Often described as “the thinking man’s stunt coordinator,” Hewitt worked on on all 20 seasons of Wolf’s Law & Order, starting with the first in 1990, and on all 22 seasons of Law & Order: SVU, from the 1999 pilot through the current one.
His credits included more than 300 episodes of Wolf Entertainment programming, and he was on the job for SVU as recently as this month.
Hewitt “knew how to make things happen in a seamless and magical way,” the company said in a statement. “His laser-focused attention to detail ensured the safety of those he was working with and allowed the precision of the moment to be captured on film with clarity and the true beauty of the story he was helping to tell.”
Survivors include his wife, Jennifer Lamb, who worked with him as a stunt coordinator and stuntwoman for 25-plus years.
Hewitt first teamed with Joel and Ethan Coen on Raising Arizona (1987), and they would work together on Miller’s Crossing (1990), The Hudsucker Proxy (1994), Fargo (1996), The Big Lebowski (1998), O Brother, Where Art Thou? (2000), The Man Who Wasn’t There (2001), Intolerable Cruelty (2003), The Ladykillers (2004), No Country for Old Men (2007), Burn After Reading (2008), A Serious Man (2009), True Grit (2010) and Inside Llewyn Davis (2013).
Hewitt taught boxer-turned-actor Randall “Tex” Cobb how to ride a motorcycle for Raising Arizona and sent Lamb hurtling backward into a snake pit for the remake of True Grit.

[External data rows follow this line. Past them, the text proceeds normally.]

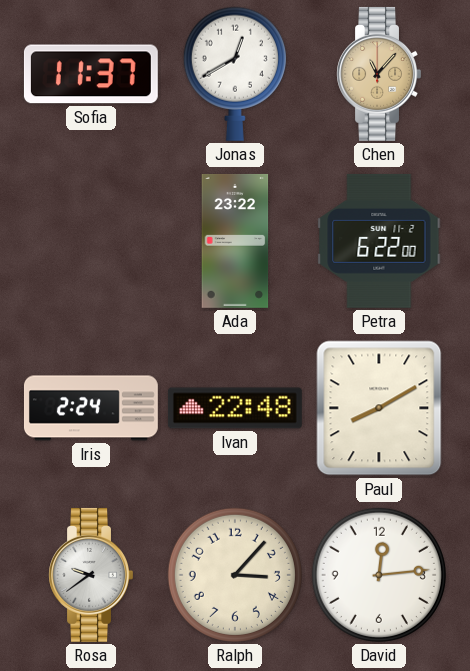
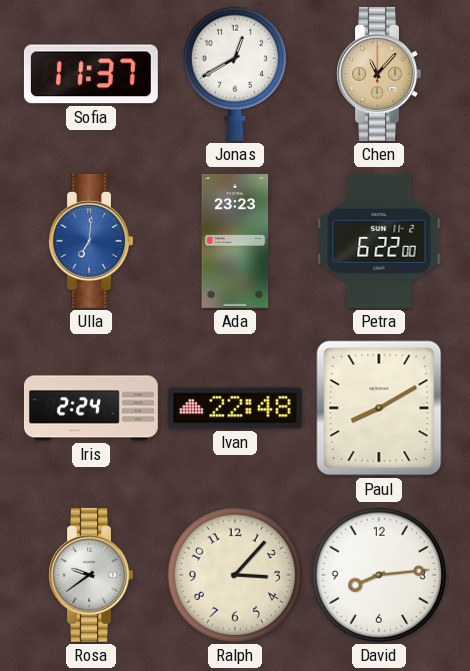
Ulla: none -> 7:01
Ada: 23:22 -> 23:23
David: 12:14 -> 8:14
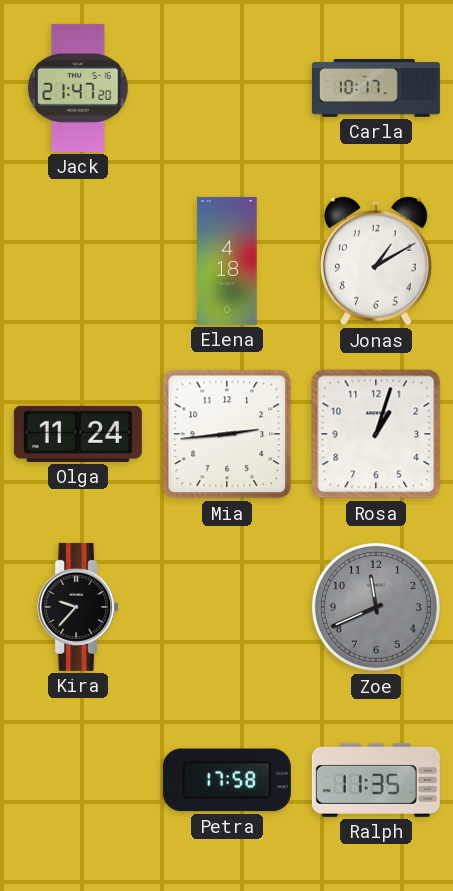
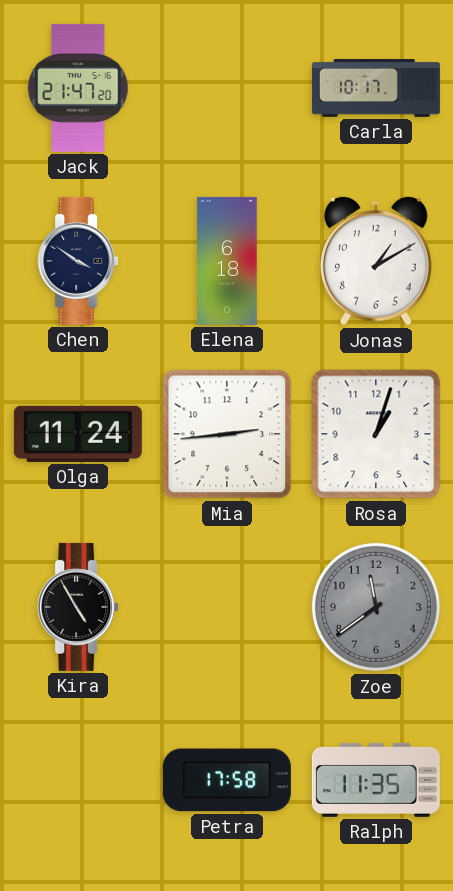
Chen: none -> 3:51
Elena: 4:18 -> 6:18
Kira: 9:37 -> 4:55
Zoe: 11:41 -> 11:39
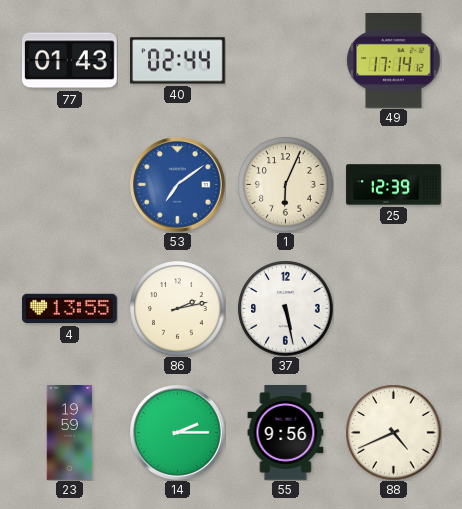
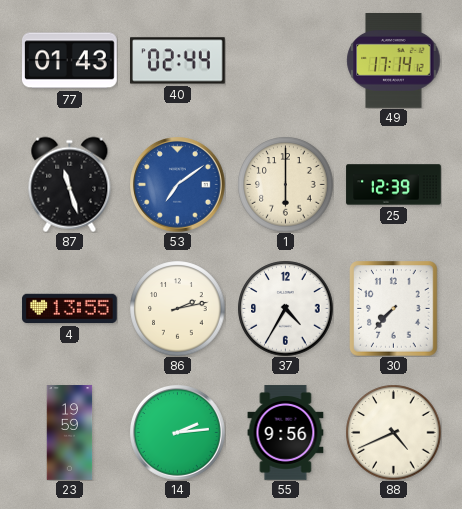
87: none -> 11:27
1: 6:04 -> 6:00
37: 5:28 -> 4:35
30: none -> 7:37
14: 2:15 -> 2:14
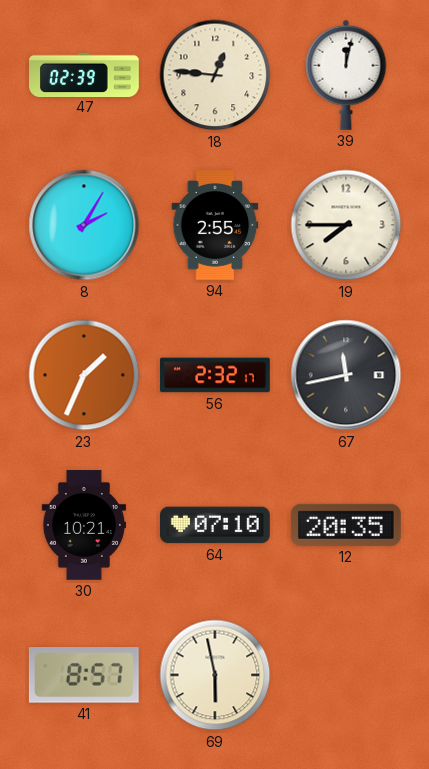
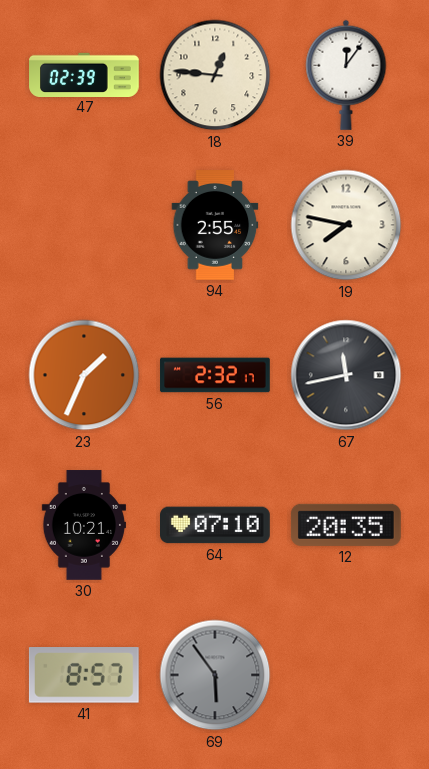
39: 12:02 -> 12:06
8: 2:05 -> none
19: 7:45 -> 7:47
69: 5:58 -> 5:54
69 dial: cream -> grey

Hewitt’s stunt résumé also included Fort Apache the Bronx (1981), Splash (1984), Remo Williams: The Adventure Begins (1985), Crocodile Dundee (1986), Broadcast News (1987), New Jack City (1991), Hoffa (1992), Nell (1994), The Birdcage (1996), Cop Land (1997), The Royal Tenenbaums (2001), School of Rock (2003), Nick and Norah’s Infinite Playlist (2008), Tower Heist (2011) and Non-Stop (2014).
As an actor, Hewitt donned warpaint and pinstripes and wielded a bat as the leader of the Furies gang in The Warriors (1979), directed by Walter Hill, and he showed up in such other features as Wolfen (1981), Tempest (1982) and Malcolm X (1992).
He also assisted George Willig in his historic climb of the South Tower of New York’s World Trade Center in 1977.
Gerald Robert Hewitt was born in Brooklyn on March 6, 1949. He attended the State University of New York at Farmingdale and graduated with a degree in food science. The first movie he worked on was The Warriors, and he became a full-time stuntman/stunt coordinator after that.
Hewitt built his own home in Warwick, New York, restored an authentic 1857 12-pounder Napoleon Field Gun, collected antique Divco milk trucks — which he maintained in working order — and became a skilled hot-air balloon pilot. He often said, “If it ain’t broke, fix it!”
In addition to his wife, survivors include their children, Harry, Kevin, Sam and Molly; his brother, Don; and his sister-in-law, Mary.
On Friday, a gathering from 4:30 p.m.-6 p.m. will take place at the Lazear-Smith & Vander Plaat Memorial Home in Warwick. Donations in his name can be made to the Beautiful People Sports, which provides adaptive sports for children and young adults with disabilities.